● **Stored data**
···
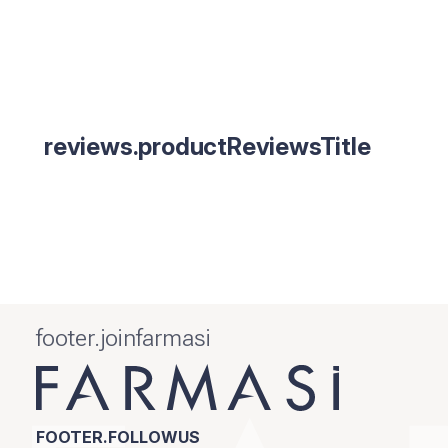
reviews.productReviewsTitle
footer.joinfarmasi
FOOTER.FOLLOWUS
···
● **Work instructions**
The pictures should not be reproduced; quote all of the other material exactly.

● **Exercise result**
reviews.productReviewsTitle
footer.joinfarmasi
FOOTER.FOLLOWUS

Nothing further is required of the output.